A new proposal from the Biden administration would reverse Trump-era limits on health care protections against discrimination for gay and transgender people.
The proposed rule from the Department of Health and Human Services (HHS) would strengthen ObamaCare’s rules to prohibit discrimination on the basis of sex, including on the basis of sexual orientation and gender identity, in certain health programs and activities.
The proposal also seeks to protect from discrimination people seeking reproductive health care services, including those who have had abortions.
The move comes after former President Trump’s administration ruled to remove most of the protections that prevented health care workers from denying care to patients based on their gender identity or sexual orientation.
“We want to make sure that whoever you are, whatever you look like, wherever you live, however you wish to live your life, that you have access to the care that you need,” HHS Secretary Xavier Becerra said during a media briefing.
“We know that in many states, communities, our transgender community are feeling like they’re being left out. This I hope will send a signal that if you are seeking health care, and you have a right to access that care, we will will protect that right against discrimination” Becerra added.
The proposed rule involves protections in Section 1557 of the Affordable Care Act that prohibit discrimination on the basis of race, color, national origin, sex, age and disability in certain health programs and activities.
Health officials said the proposal aims to align current policy with a 2020 Supreme Court decision that concluded federal laws against sex discrimination in the workplace also safeguarded gay and transgender people.

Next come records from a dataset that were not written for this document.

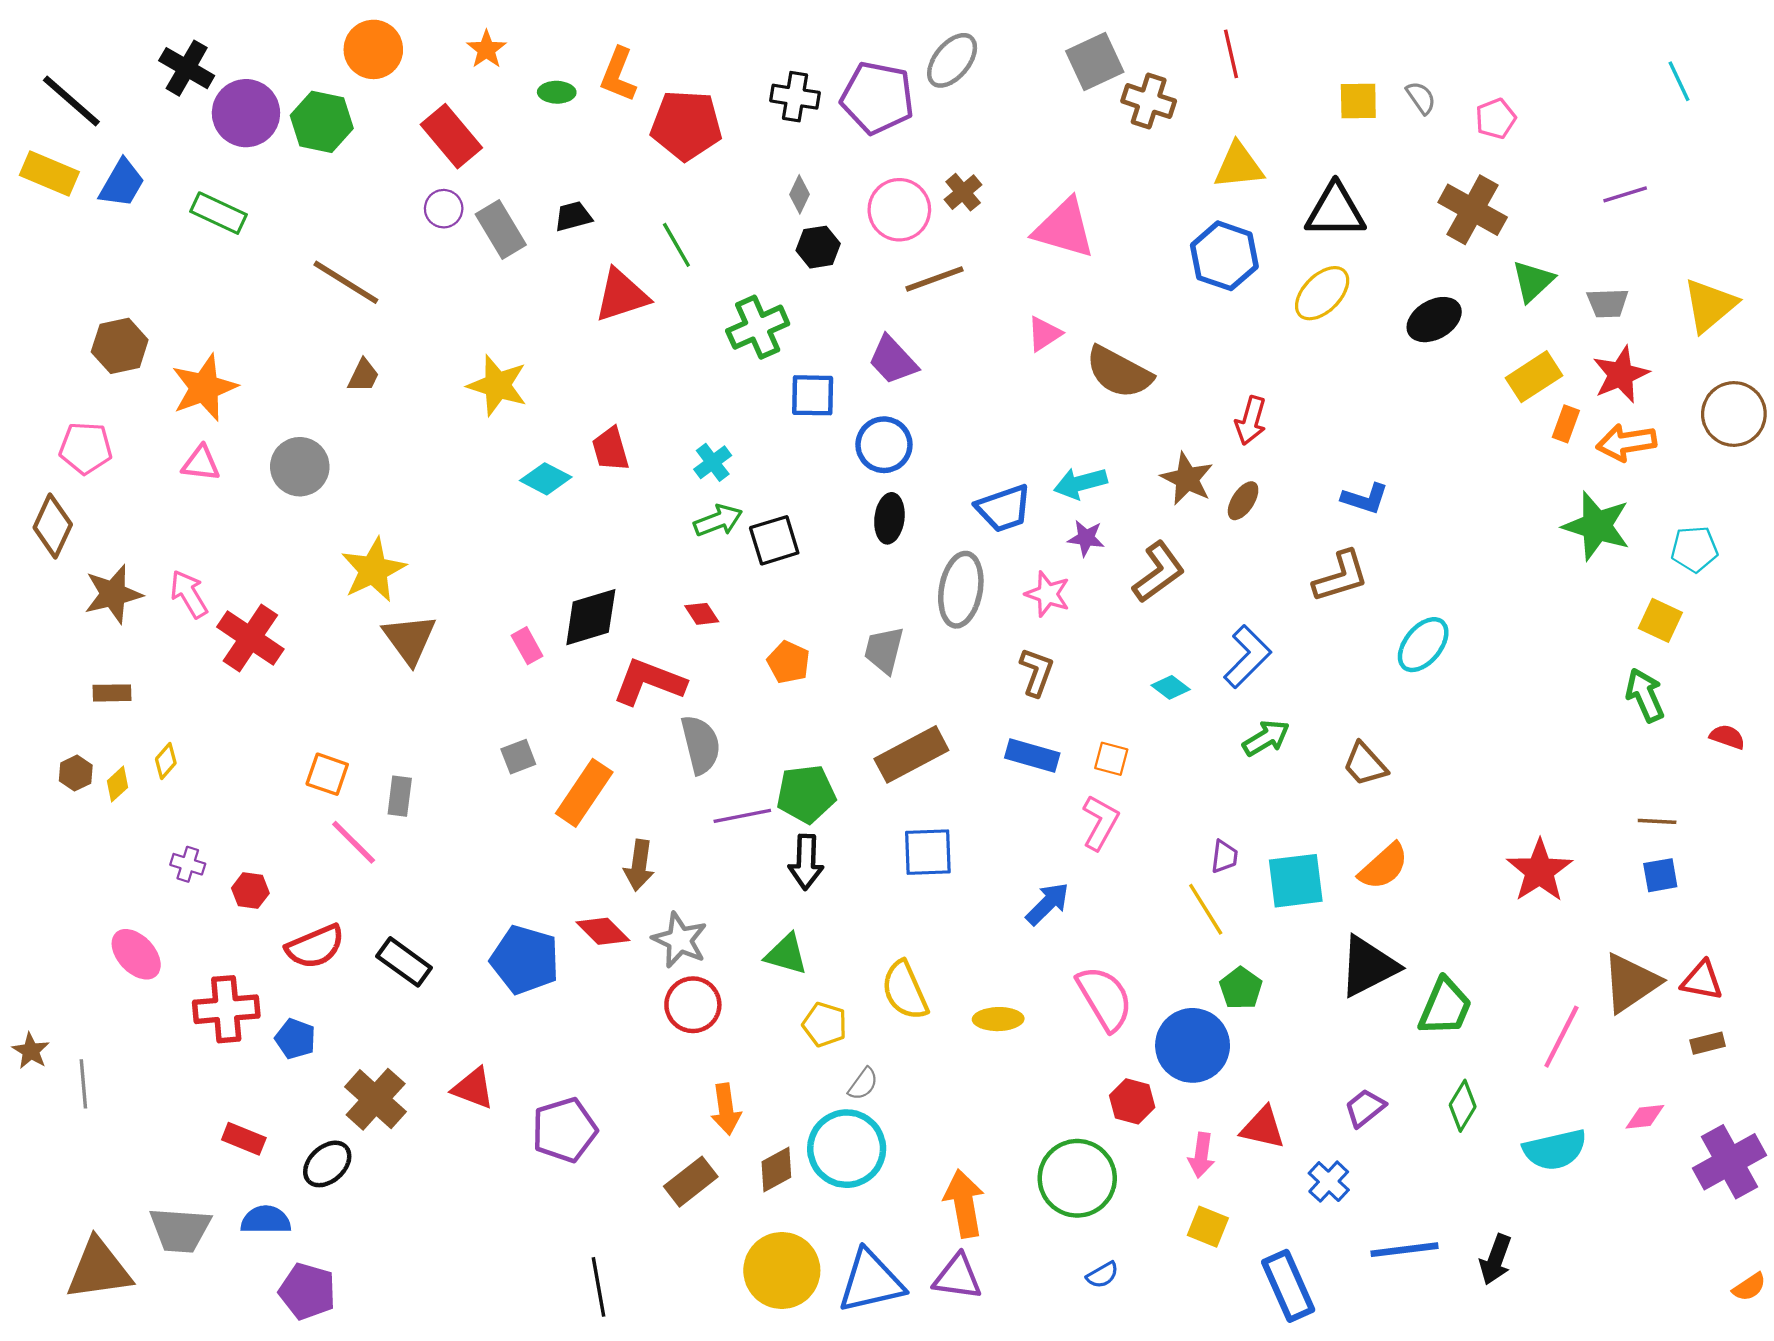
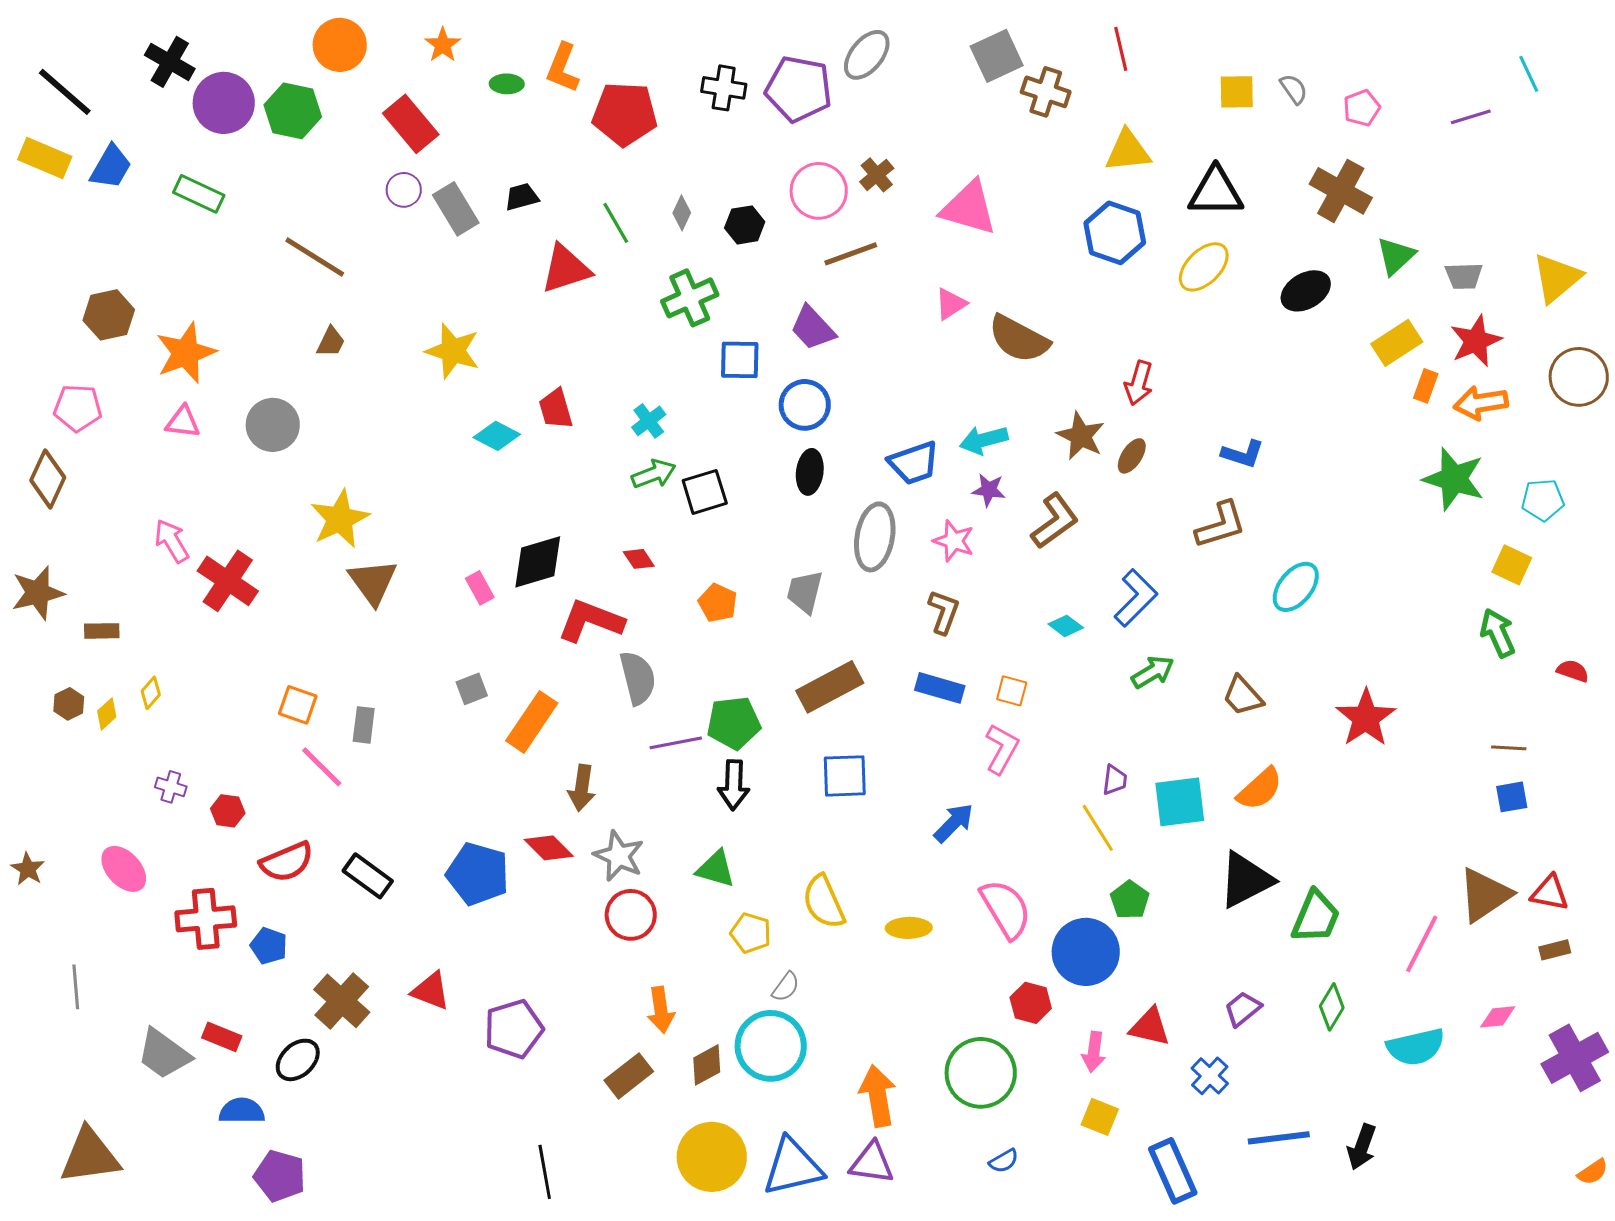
gray diamond: (799, 194) -> (682, 213), moved
purple line: (1625, 194) -> (1471, 117), moved
brown star: (113, 594) -> (38, 593), moved
red star: (1540, 871) -> (1366, 718), moved
brown star: (31, 1051) -> (28, 869), moved
gray trapezoid: (180, 1230) -> (164, 1054), moved, turned 32

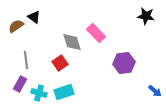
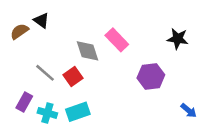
black star: (146, 16) -> (178, 39), moved
gray line: (26, 60) -> (45, 73), moved, turned -42

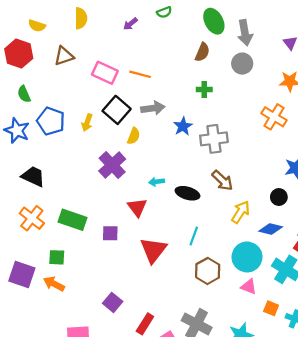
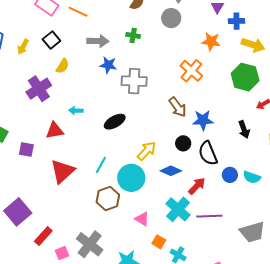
gray arrow: (153, 108) -> (98, 41), moved
black square: (117, 110) -> (51, 40), size x0.7
blue star: (183, 126) -> (108, 65), turned 30
brown arrow: (222, 180) -> (178, 107), moved
black ellipse: (187, 193) -> (115, 122), moved, turned -55
red triangle: (137, 207) -> (55, 131), turned 48
cyan circle: (247, 257) -> (131, 178), moved
purple square: (113, 302) -> (18, 212), size x1.5

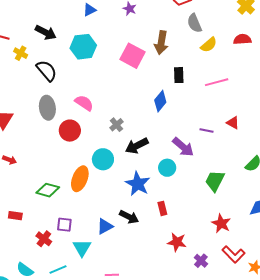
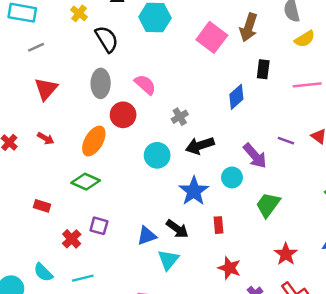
orange ellipse: (80, 179) -> (94, 141), moved
green trapezoid: (215, 181) -> (268, 205), moved
cyan triangle: (82, 248) -> (168, 260), moved

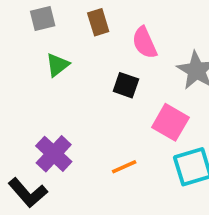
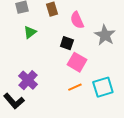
pink square: (170, 122) -> (77, 62), moved
orange line: (124, 167) -> (75, 87), moved

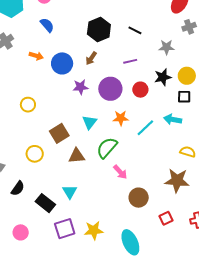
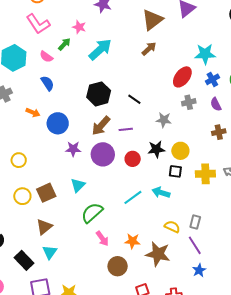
brown arrow: (91, 58) -> (101, 126), moved, size x1.5
orange star: (121, 118) -> (132, 241), moved
yellow circle: (35, 154) -> (22, 196), moved
brown triangle: (77, 156) -> (44, 227), moved, turned -42

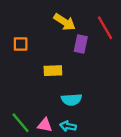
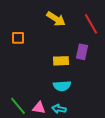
purple rectangle: (81, 44) -> (82, 52), moved
yellow rectangle: (53, 71) -> (61, 61), moved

The policy proposal comes at a time when some states are looking to curtail access to gender-affirming medical care, especially in the wake of the Supreme Court’s ruling that overturned Roe v. Wade. Advocates were also concerned that the previous policies would have discouraged LGBTQ patients from seeking treatment.
The previous administration’s policy kept protections against discrimination based on race, color, national origin, sex, age or disability. But the then-update narrowed the definition of sex to only mean “biological sex,” cutting out transgender people from the protections.
“Now more than ever, we must stand up for those around the country whose voices often go unheard, to let them know we stand with them and are working to ensure they can access health care free from discrimination. Today’s proposed rule is a giant step in working to ensure that goal is met,” acting HHS Office for Civil Rights Director Melanie Fontes Rainer said in a statement.
Section 1557 has been contentious since the start, and has been the subject of ongoing litigation. The Obama-era rule made it illegal for doctors, hospitals and other health care workers to deny care to someone whose sexual orientation or gender identity they disapproved of.
The Obama administration did this by expanding the health law’s definition of sex discrimination to include gender identity for the first time, but those expansions were blocked by a federal judge in 2016.
The Trump White House issued a final rule rolling back the protections in June 2020, but a day before the rule was set to go into effect, a federal judge blocked aspects of the policy and said the Supreme Court decision on workplace discrimination contradicted the new policy.
Becerra acknowledged the regulatory process takes time, and likely won’t be completed until the end of the year if there are no setbacks. That would mean the final rule would begin to be implemented next year.
“To the providers and the people covered by our programs. You are seen, you are valued, and deserve to be respected and valued in the healthcare setting. Today, we are making it clear that we’ve got your back,” said Chiquita Brooks-LaSure, administrator of the Centers for Medicare and Medicaid Services.